• EXERCISE INSTRUCTIONS:
Below are records; copy exactly the line containing "יהלומים שחורים" and every line after it, through the last.

─── RECORDS SHOWN ───

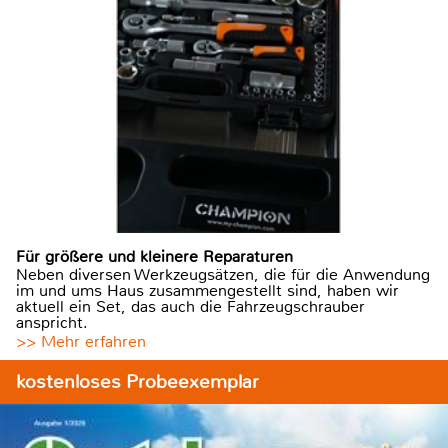
Für größere und kleinere Reparaturen
Neben diversen Werkzeugsätzen, die für die Anwendung
im und ums Haus zusammengestellt sind, haben wir
aktuell ein Set, das auch die Fahrzeugschrauber
anspricht.
>> Mehr erfahren
kostenloses Probeexemplar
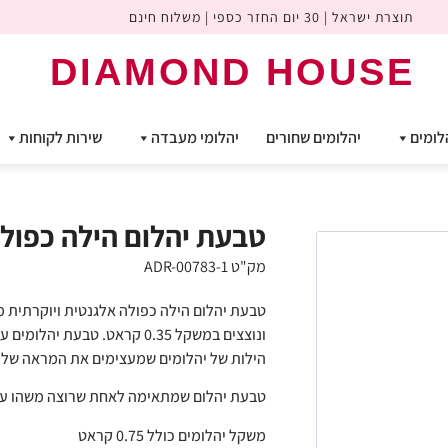
תוצרת ישראל | 30 יום החזר כספי | משלוח חינם
DIAMOND HOUSE
לומים
יהלומים שחורים
יהלומי מעבדה
שירות לקוחות
טבעת יהלום הילה כפולה מר
מק"ט ADR-00783-1
ונוצצים במשקל 0.35 קראט. טב
הילות של יהלומים שמעצימים את המראה של
טבעת יהלום שמתאימה לאחת שרוצה משהו עם 
משקל יהלומים כולל 0.75 קראט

───

• OUTPUT OF THE EXERCISE:
יהלומים שחורים
יהלומי מעבדה
שירות לקוחות
טבעת יהלום הילה כפולה מר
מק"ט ADR-00783-1
ונוצצים במשקל 0.35 קראט. טב
הילות של יהלומים שמעצימים את המראה של
טבעת יהלום שמתאימה לאחת שרוצה משהו עם 
משקל יהלומים כולל 0.75 קראט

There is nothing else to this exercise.